BranchOut Food 2025 Q3 Earnings Narrowed Losses and Strong Revenue Growth

Generated by AI AgentDaily EarningsReviewed byAInvest News Editorial Team
Thursday, Nov 13, 2025 9:08 am ET1min read
Aime RobotAime Summary

-

(BOF) reported 47.6% Q3 2025 revenue growth to $3.22M but widened net losses to $1.57M despite improved per-share loss.

- Shares surged 50.97% month-to-date yet fell 5.76% post-earnings, reflecting mixed investor sentiment amid ongoing operational challenges.

- CEO Eric Healy announced $20M annualized revenue momentum, fourth production line expansion, and inventory-based manufacturing shift to reduce costs.

- $2.5M Bard Associates investment and 2026 production scaling plans aim to strengthen market position as largest GentleDry™ operator.

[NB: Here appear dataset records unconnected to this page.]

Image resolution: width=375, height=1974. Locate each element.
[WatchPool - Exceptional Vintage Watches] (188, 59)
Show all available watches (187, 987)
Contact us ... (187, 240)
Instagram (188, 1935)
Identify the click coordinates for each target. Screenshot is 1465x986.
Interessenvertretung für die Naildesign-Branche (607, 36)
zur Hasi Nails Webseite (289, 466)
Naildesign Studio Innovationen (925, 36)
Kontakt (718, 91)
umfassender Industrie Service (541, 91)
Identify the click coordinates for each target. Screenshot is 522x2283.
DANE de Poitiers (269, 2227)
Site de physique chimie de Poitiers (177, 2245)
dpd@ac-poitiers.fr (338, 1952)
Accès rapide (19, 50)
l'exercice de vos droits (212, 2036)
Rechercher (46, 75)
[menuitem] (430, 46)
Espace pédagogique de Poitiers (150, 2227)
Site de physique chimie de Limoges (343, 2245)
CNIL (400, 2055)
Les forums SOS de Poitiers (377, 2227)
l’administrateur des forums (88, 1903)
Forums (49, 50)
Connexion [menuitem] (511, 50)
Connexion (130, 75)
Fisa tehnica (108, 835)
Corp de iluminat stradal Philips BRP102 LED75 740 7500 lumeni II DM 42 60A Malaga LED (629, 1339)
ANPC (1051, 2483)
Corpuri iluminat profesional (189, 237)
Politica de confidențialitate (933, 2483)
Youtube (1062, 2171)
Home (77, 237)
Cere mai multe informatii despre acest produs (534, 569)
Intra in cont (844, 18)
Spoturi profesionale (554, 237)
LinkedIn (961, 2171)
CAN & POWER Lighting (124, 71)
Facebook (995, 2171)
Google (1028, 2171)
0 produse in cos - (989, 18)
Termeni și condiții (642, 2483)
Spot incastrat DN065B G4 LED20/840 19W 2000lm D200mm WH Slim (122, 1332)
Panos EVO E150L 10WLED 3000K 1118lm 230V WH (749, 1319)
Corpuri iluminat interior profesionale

BranchOut Food (BOF) reported Q3 2025 earnings on Nov 12, 2025, with revenue rising 47.6% year-over-year to $3.22 million. While the company narrowed its per-share loss, net losses widened to $1.57 million, reflecting persistent operational challenges. The stock surged 50.97% month-to-date but dipped 5.76% in the latest trading day, underscoring mixed investor sentiment.

Revenue

BranchOut Food’s total revenue surged by 47.6% to $3.22 million in Q3 2025, driven by robust demand across its dehydrated fruit and vegetable product lines. The company’s net revenue accounted for the entirety of this growth, underscoring strong execution in its core business segments.

Earnings/Net Income

The company reduced its per-share loss to $0.14 in Q3 2025 from $0.19 in the prior-year period, a 26.3% improvement. However, net losses expanded to $1.57 million, a 23.7% increase from $1.27 million in Q3 2024, as operating expenses outpaced revenue growth. This marks the fourth consecutive year of losses in the same quarter, signaling ongoing financial strain. While the per-share loss improved, the overall net loss widened, indicating ongoing operational challenges.

Post-Earnings Price Action Review

The stock’s post-earnings performance highlights its volatility. Despite a 5.76% intraday drop and 2.81% weekly decline,

shares rallied 50.97% month-to-date. A backtested strategy of buying shares on the date of earnings announcements and holding for 30 days yielded a cumulative return of 171.3% over three years, outperforming the S&P 500’s 28.3%. This suggests strong investor confidence in the company’s growth potential, despite its current profitability hurdles.

CEO Commentary

CEO Eric Healy emphasized the company’s momentum in a recent press release, stating, “October was our best month ever, with $1.7 million in revenue—equivalent to a $20 million annualized run rate.” He highlighted strategic investments in production expansion, including a fourth large-scale line to be installed early next year, and a shift to inventory-based manufacturing to reduce shipping costs and support retail growth. Healy expressed confidence in the company’s ability to scale efficiently while maintaining product quality.

Guidance

The company outlined forward-looking plans to expand production capacity and transition to an inventory-based model to meet growing demand. Management aims to leverage recent capital infusions to fund inventory builds and capital expenditures, targeting improved operational efficiency and market share gains in grocery and industrial channels.

Additional News

  1. $2.5M Institutional Investment: BranchOut secured a $2.5 million investment from Bard Associates, strengthening working capital and supporting production scaling.

  2. Production Expansion: The CEO announced plans to install a fourth production line in 2026, solidifying BOF’s position as the largest GentleDry™ operator.

  3. Strategic Shift: The company is transitioning from made-to-order to inventory-based manufacturing to reduce costs and meet retail demand.